You divide a disk into partitions with fx. You can see how a disk is partitioned with prtvtoc or fx.

XLV Logical Volumes

Although you can access a partition directly, video disk I/O often demands more storage or bandwidth than one disk partition can deliver. In this case you use XLV to group many partitions together into a logical volume using xlv_make. Here is the key example picture, stolen outright from the IRIX Admin: Disks and Filesystems IRIS InSight book:

Your disks, divided into partitions, appear at the bottom of this diagram. Like a file, a partition is an addressible object: it has a size, and you can think of reading or writing at any offset (or address) from zero up to its size. The lower three layers of XLV work by taking a group of addressible objects (partitions or other XLV addressible objects) and making them look like one addressible object. Each layer maps the address range of underlying objects into its own address range.

At the lowest layer of XLV, you group one or more partitions together into an addressible object called a volume element.
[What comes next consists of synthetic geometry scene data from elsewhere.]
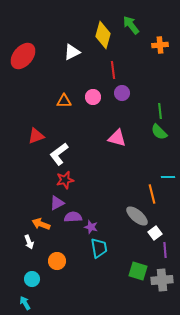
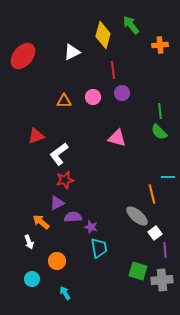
orange arrow: moved 2 px up; rotated 18 degrees clockwise
cyan arrow: moved 40 px right, 10 px up
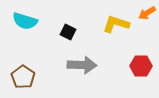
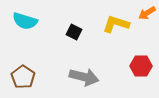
black square: moved 6 px right
gray arrow: moved 2 px right, 12 px down; rotated 12 degrees clockwise
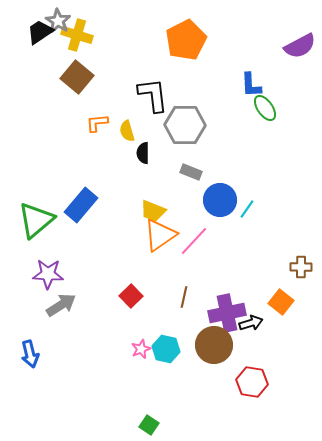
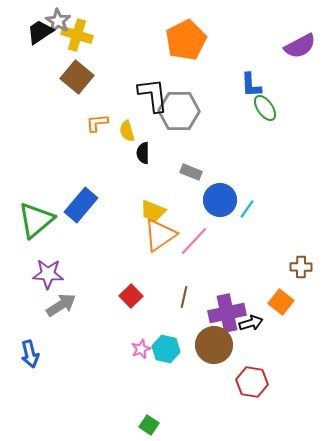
gray hexagon: moved 6 px left, 14 px up
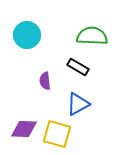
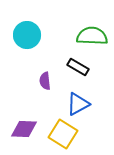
yellow square: moved 6 px right; rotated 16 degrees clockwise
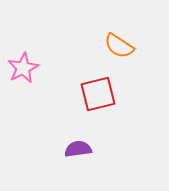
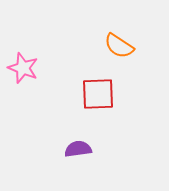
pink star: rotated 24 degrees counterclockwise
red square: rotated 12 degrees clockwise
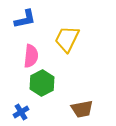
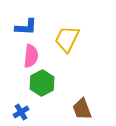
blue L-shape: moved 1 px right, 8 px down; rotated 15 degrees clockwise
brown trapezoid: rotated 80 degrees clockwise
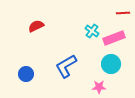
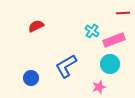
pink rectangle: moved 2 px down
cyan circle: moved 1 px left
blue circle: moved 5 px right, 4 px down
pink star: rotated 16 degrees counterclockwise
You can logically abut partitions by creating a multipartition volume element, meaning that as you access the volume element from beginning to end, you move across the first partition from beginning to end, then the second partition from beginning to end, etc. But this is boring.
Much more interesting is to create a striped volume element consisting of partitions on different disks, as is done within the real-time subvolume in the diagram above. Striping allows you to record and play uncompressed video, whose bandwidth we described in How Big is Video?, even when no single disk can sustain that througput. Say you have a striped volume element with N partitions on N disks. If you were to access the volume element from beginning to end one byte at a time, you would access the first S bytes from the first disk, then the first S bytes from the second disk, etc. until you ran out of disks. Then you would access the second S bytes of the first disk, the second S bytes of the second disk, and so on. If instead you access the volume element with much larger reads and writes (at least N*S), XLV will be able to split up your request on these stripe boundaries and execute the pieces in parallel on each disk. This gives you up to an N-fold throughput improvement over one disk. You choose S, the volume element's stripe unit, when you create the volume element. In order to get the speedup, you must choose an appropriate stripe unit and I/O size for striped volume elements, as explained elsewhere in this document.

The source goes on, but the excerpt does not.